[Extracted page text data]
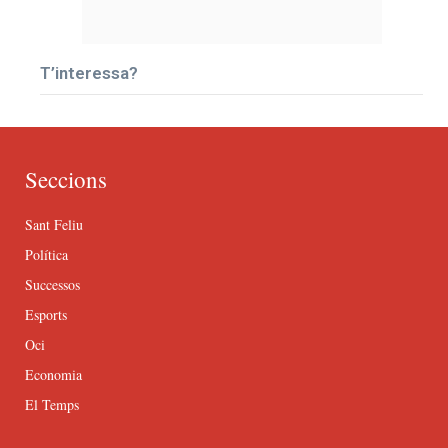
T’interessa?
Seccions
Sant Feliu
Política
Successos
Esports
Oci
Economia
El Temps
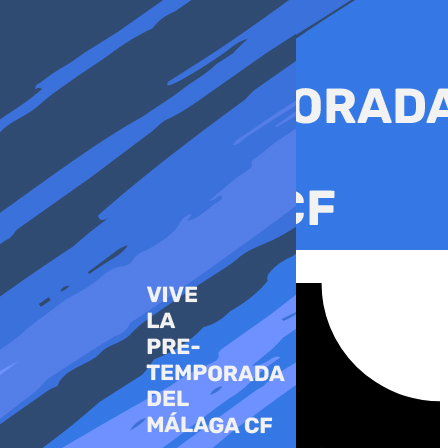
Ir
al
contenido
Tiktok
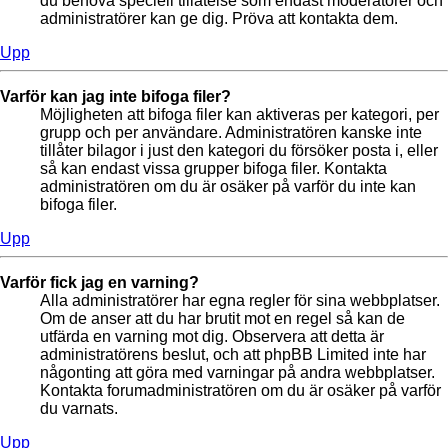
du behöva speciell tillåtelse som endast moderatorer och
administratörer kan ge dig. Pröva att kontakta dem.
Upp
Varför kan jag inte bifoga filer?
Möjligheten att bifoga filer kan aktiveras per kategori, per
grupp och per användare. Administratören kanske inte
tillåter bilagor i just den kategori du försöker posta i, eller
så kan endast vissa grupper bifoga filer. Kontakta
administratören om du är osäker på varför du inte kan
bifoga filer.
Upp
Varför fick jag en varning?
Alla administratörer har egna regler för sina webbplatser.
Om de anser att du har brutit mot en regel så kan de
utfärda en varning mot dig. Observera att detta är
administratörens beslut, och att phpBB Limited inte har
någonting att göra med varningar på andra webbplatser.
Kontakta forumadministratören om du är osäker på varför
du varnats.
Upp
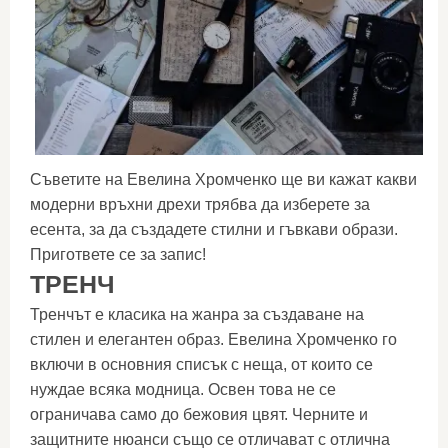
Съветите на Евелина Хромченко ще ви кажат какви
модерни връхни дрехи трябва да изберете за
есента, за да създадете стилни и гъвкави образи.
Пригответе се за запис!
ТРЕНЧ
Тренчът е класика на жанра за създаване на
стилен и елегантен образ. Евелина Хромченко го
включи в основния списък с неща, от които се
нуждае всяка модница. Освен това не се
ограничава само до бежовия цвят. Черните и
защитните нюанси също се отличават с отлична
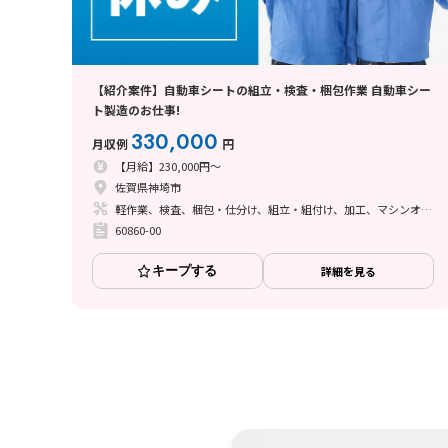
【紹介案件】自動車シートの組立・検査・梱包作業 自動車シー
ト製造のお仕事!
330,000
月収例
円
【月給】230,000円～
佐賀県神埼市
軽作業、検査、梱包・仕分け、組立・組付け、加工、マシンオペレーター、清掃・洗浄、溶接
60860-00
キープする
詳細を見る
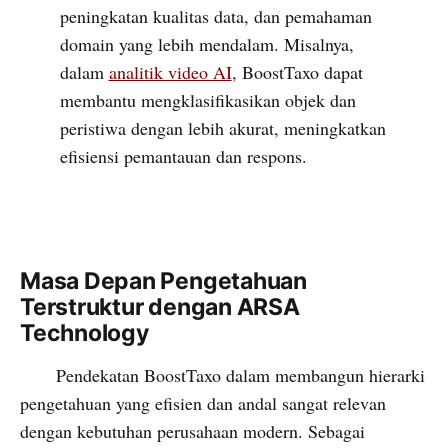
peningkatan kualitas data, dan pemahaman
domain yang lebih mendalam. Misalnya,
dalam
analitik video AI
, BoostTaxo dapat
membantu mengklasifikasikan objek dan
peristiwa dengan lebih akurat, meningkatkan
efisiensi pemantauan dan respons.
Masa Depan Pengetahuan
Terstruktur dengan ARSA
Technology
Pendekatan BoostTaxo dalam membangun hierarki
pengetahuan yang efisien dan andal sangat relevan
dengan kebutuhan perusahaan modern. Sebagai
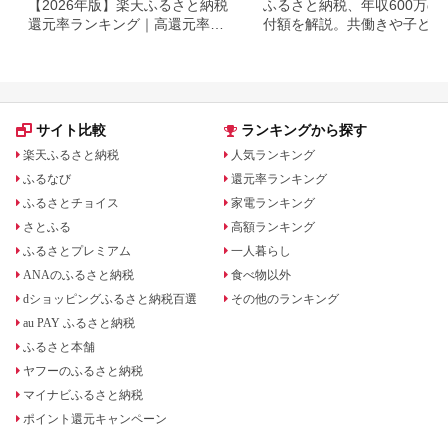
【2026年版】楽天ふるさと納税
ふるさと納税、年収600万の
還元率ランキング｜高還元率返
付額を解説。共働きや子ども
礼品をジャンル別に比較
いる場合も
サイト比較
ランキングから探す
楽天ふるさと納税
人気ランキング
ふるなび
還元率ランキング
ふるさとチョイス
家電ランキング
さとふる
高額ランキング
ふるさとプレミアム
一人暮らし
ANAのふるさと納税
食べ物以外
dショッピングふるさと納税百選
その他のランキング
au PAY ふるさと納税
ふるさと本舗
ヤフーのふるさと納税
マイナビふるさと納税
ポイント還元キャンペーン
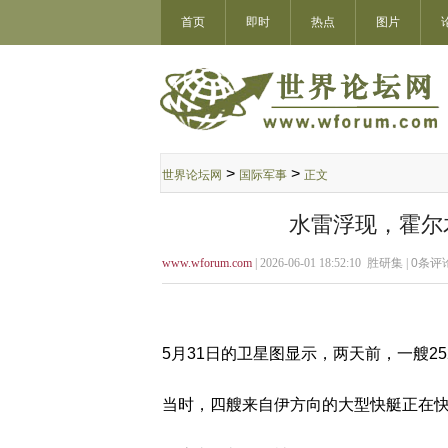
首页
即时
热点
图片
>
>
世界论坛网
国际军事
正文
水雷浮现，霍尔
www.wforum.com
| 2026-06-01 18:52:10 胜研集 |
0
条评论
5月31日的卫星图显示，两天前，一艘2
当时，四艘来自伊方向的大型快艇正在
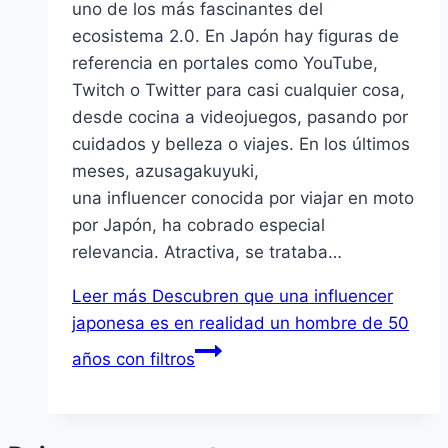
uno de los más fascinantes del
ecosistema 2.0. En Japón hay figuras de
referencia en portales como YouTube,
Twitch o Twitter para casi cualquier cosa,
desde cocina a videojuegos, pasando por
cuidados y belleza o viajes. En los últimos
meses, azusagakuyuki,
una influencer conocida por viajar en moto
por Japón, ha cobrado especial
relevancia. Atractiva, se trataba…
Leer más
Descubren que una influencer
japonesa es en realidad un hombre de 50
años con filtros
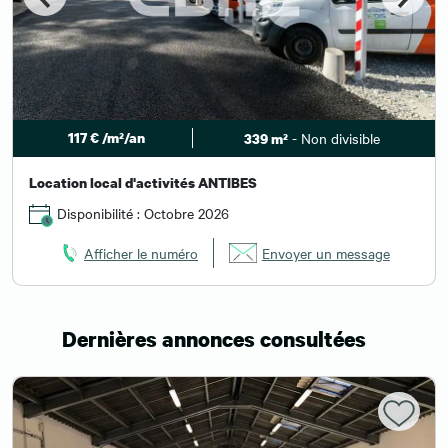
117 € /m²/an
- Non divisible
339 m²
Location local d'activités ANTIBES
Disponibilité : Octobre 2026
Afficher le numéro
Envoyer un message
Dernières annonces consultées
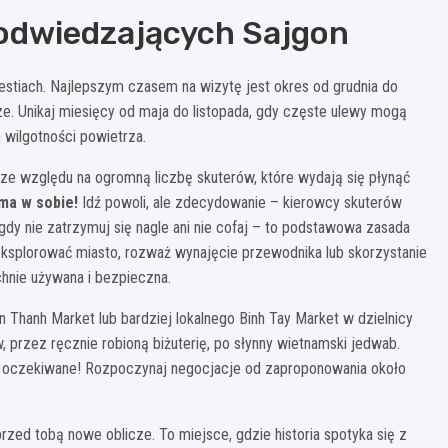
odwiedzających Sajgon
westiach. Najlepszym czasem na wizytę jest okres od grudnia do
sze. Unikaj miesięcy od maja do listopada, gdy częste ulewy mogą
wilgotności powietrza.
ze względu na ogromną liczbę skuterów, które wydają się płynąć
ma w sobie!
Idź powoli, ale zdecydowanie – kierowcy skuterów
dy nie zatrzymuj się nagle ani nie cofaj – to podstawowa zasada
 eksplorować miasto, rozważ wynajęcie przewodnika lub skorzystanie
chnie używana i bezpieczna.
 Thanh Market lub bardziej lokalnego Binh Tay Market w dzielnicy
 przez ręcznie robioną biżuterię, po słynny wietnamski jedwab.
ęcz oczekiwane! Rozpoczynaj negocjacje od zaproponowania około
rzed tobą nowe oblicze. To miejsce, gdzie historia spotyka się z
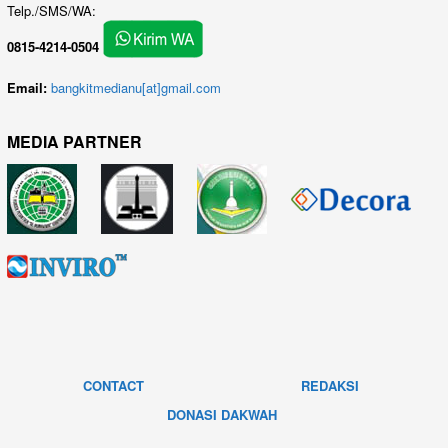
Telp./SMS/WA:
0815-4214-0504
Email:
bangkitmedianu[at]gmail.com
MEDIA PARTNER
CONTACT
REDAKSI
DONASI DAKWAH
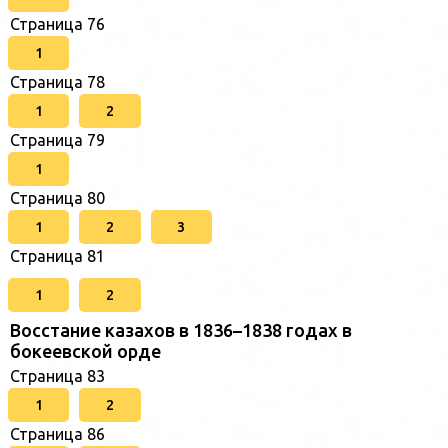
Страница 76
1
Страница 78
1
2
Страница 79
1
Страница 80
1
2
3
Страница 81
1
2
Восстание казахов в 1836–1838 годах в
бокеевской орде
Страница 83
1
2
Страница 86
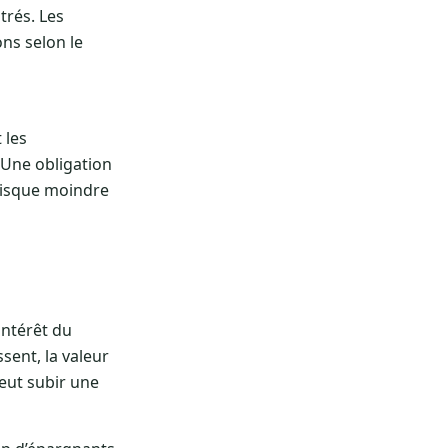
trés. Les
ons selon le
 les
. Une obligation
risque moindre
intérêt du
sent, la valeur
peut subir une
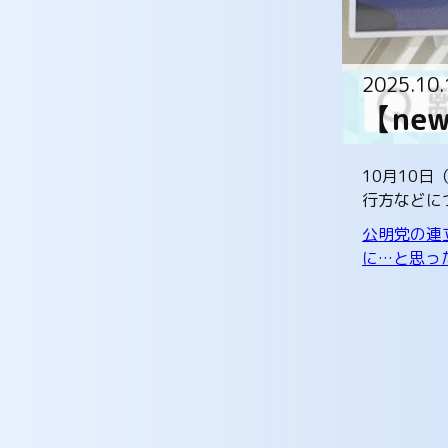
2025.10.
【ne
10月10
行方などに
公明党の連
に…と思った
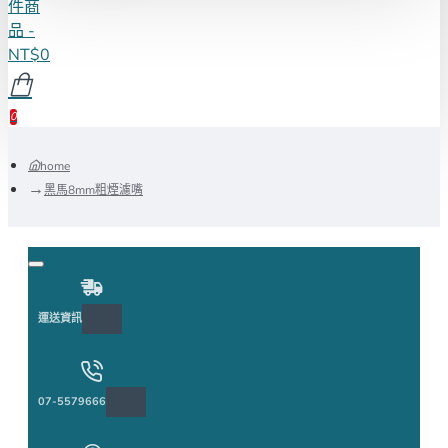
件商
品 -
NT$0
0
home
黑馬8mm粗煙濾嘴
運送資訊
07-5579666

▶ [ASSIGNMENT]: The answer must consist only of the lines from the beginning of the entries above through the line that holds "dショッピングふるさと納税百選", reproduced exactly and without pictures.

▶ [ANSWER]:
T’interessa?
Seccions
Sant Feliu
Política
Successos
Esports
Oci
Economia
El Temps
Ir
al
contenido
Tiktok
du behöva speciell tillåtelse som endast moderatorer och
administratörer kan ge dig. Pröva att kontakta dem.
Upp
Varför kan jag inte bifoga filer?
Möjligheten att bifoga filer kan aktiveras per kategori, per
grupp och per användare. Administratören kanske inte
tillåter bilagor i just den kategori du försöker posta i, eller
så kan endast vissa grupper bifoga filer. Kontakta
administratören om du är osäker på varför du inte kan
bifoga filer.
Upp
Varför fick jag en varning?
Alla administratörer har egna regler för sina webbplatser.
Om de anser att du har brutit mot en regel så kan de
utfärda en varning mot dig. Observera att detta är
administratörens beslut, och att phpBB Limited inte har
någonting att göra med varningar på andra webbplatser.
Kontakta forumadministratören om du är osäker på varför
du varnats.
Upp
Съветите на Евелина Хромченко ще ви кажат какви
модерни връхни дрехи трябва да изберете за
есента, за да създадете стилни и гъвкави образи.
Пригответе се за запис!
ТРЕНЧ
Тренчът е класика на жанра за създаване на
стилен и елегантен образ. Евелина Хромченко го
включи в основния списък с неща, от които се
нуждае всяка модница. Освен това не се
ограничава само до бежовия цвят. Черните и
защитните нюанси също се отличават с отлична
【紹介案件】自動車シートの組立・検査・梱包作業 自動車シー
ト製造のお仕事!
330,000
月収例
円
【月給】230,000円～
佐賀県神埼市
軽作業、検査、梱包・仕分け、組立・組付け、加工、マシンオペレーター、清掃・洗浄、溶接
60860-00
キープする
詳細を見る
peningkatan kualitas data, dan pemahaman
domain yang lebih mendalam. Misalnya,
dalam
analitik video AI
, BoostTaxo dapat
membantu mengklasifikasikan objek dan
peristiwa dengan lebih akurat, meningkatkan
efisiensi pemantauan dan respons.
Masa Depan Pengetahuan
Terstruktur dengan ARSA
Technology
Pendekatan BoostTaxo dalam membangun hierarki
pengetahuan yang efisien dan andal sangat relevan
dengan kebutuhan perusahaan modern. Sebagai
【2026年版】楽天ふるさと納税
ふるさと納税、年収600万の
還元率ランキング｜高還元率返
付額を解説。共働きや子ども
礼品をジャンル別に比較
いる場合も
サイト比較
ランキングから探す
楽天ふるさと納税
人気ランキング
ふるなび
還元率ランキング
ふるさとチョイス
家電ランキング
さとふる
高額ランキング
ふるさとプレミアム
一人暮らし
ANAのふるさと納税
食べ物以外
dショッピングふるさと納税百選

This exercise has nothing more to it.